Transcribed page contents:
——————————

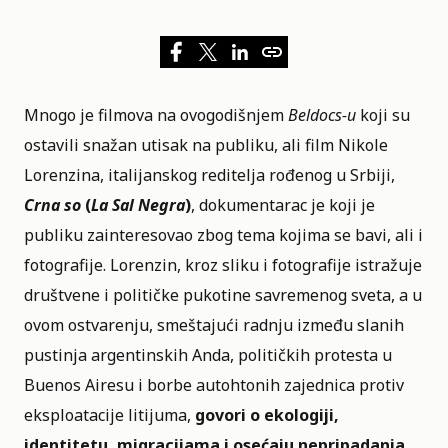
Mnogo je filmova na
ovogodišnjem
Beldocs-u
koji su
ostavili snažan utisak na publiku, ali film Nikole
Lorenzina, italijanskog reditelja rođenog u Srbiji,
Crna so
(
La Sal Negra
)
, dokumentarac je koji je
publiku zainteresovao zbog tema kojima se bavi, ali i
fotografije. Lorenzin, kroz sliku i fotografije istražuje
društvene i političke pukotine savremenog sveta, a u
ovom ostvarenju, smeštajući radnju između slanih
pustinja argentinskih Anda, političkih protesta u
Buenos Airesu i borbe autohtonih zajednica protiv
eksploatacije litijuma,
govori o ekologiji,
identitetu, migracijama i osećaju nepripadanja.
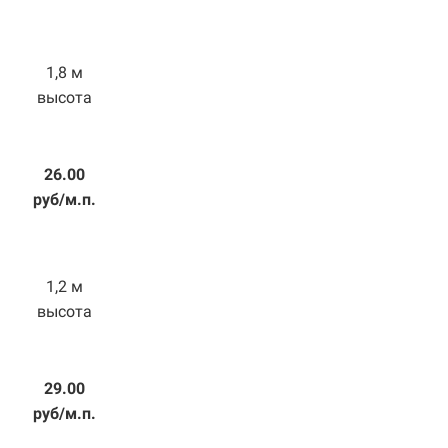
1,8 м
высота
26.00
руб/м.п.
1,2 м
высота
29.00
руб/м.п.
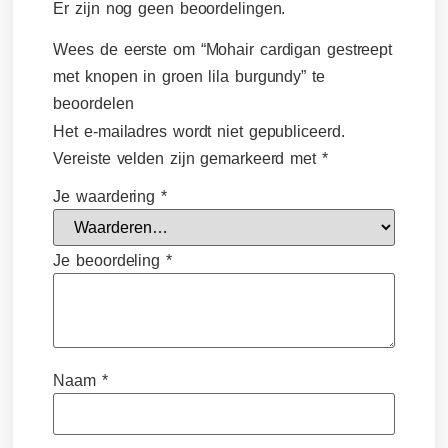
Er zijn nog geen beoordelingen.
Wees de eerste om “Mohair cardigan gestreept
met knopen in groen lila burgundy” te
beoordelen
Het e-mailadres wordt niet gepubliceerd.
Vereiste velden zijn gemarkeerd met
*
Je waardering
*
Je beoordeling
*
Naam
*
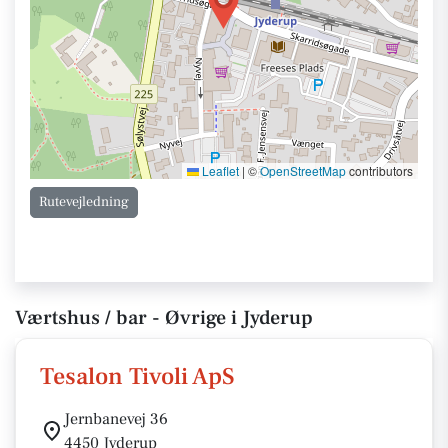
Leaflet
|
©
OpenStreetMap
contributors
Rutevejledning
Værtshus / bar - Øvrige i Jyderup
Tesalon Tivoli ApS
Jernbanevej 36
4450 Jyderup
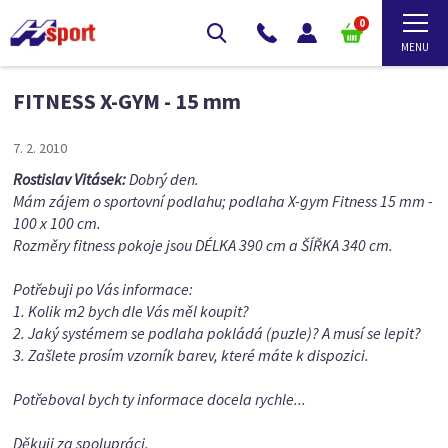
0
FITNESS X-GYM - 15 mm
7. 2. 2010
Rostislav Vitásek:
Dobrý den.
Mám zájem o sportovní podlahu; podlaha X-gym Fitness 15 mm -
100 x 100 cm.
Rozměry fitness pokoje jsou DÉLKA 390 cm a ŠÍŘKA 340 cm.
Potřebuji po Vás informace:
1. Kolik m2 bych dle Vás měl koupit?
2. Jaký systémem se podlaha pokládá (puzle)? A musí se lepit?
3. Zašlete prosím vzorník barev, které máte k dispozici.
Potřeboval bych ty informace docela rychle...
Děkuji za spolupráci.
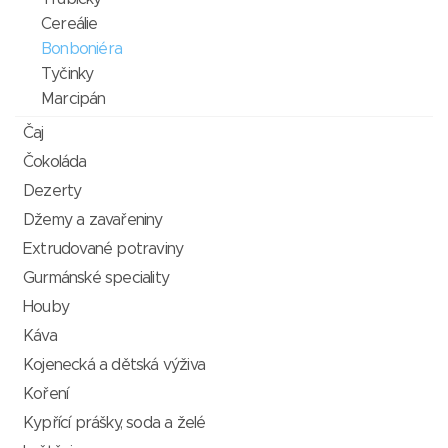
Cereálie
Bonboniéra
Tyčinky
Marcipán
Čaj
Čokoláda
Dezerty
Džemy a zavařeniny
Extrudované potraviny
Gurmánské speciality
Houby
Káva
Kojenecká a dětská výživa
Koření
Kypřící prášky, soda a želé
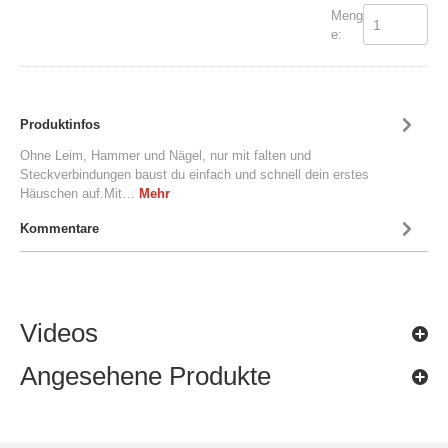
Meng
e:
Produktinfos
Ohne Leim, Hammer und Nägel, nur mit falten und
Steckverbindungen baust du einfach und schnell dein erstes
Häuschen auf.Mit…
Mehr
Kommentare
Videos
Angesehene Produkte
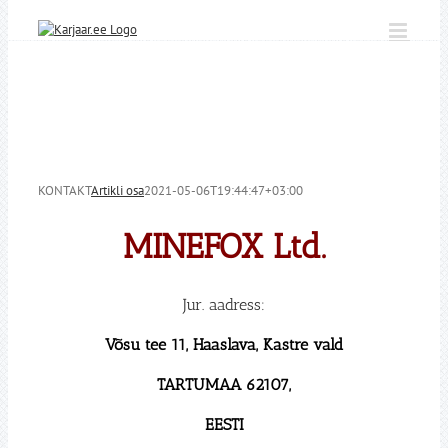
Skip
to
content
KONTAKT
Artikli osa
2021-05-06T19:44:47+03:00
MINEFOX Ltd.
Jur. aadress:
Võsu tee 11, Haaslava, Kastre vald
TARTUMAA 62107,
EESTI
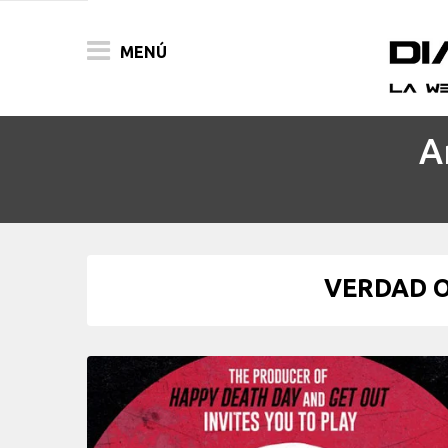
MENÚ
A
ACTUALIDAD
PELÍCULAS
PRENSA
VERDAD O
FESTIVALES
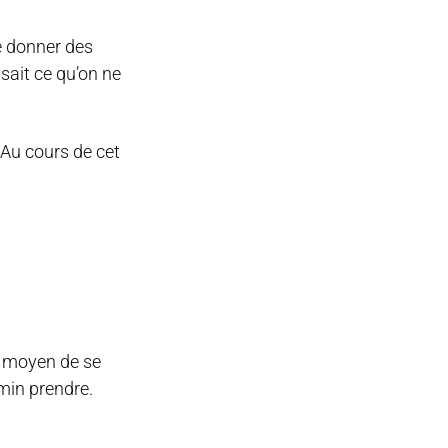
se donner des
sait ce qu’on ne
 Au cours de cet
n moyen de se
min prendre.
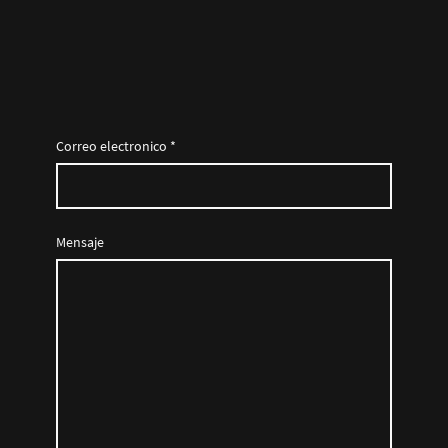
Correo electronico
*
Mensaje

——————————

What you are asked to do: Reproduce each line of the entries in which the word "Jyderup" is found.

Answer section:
Værtshus / bar - Øvrige i Jyderup
4450 Jyderup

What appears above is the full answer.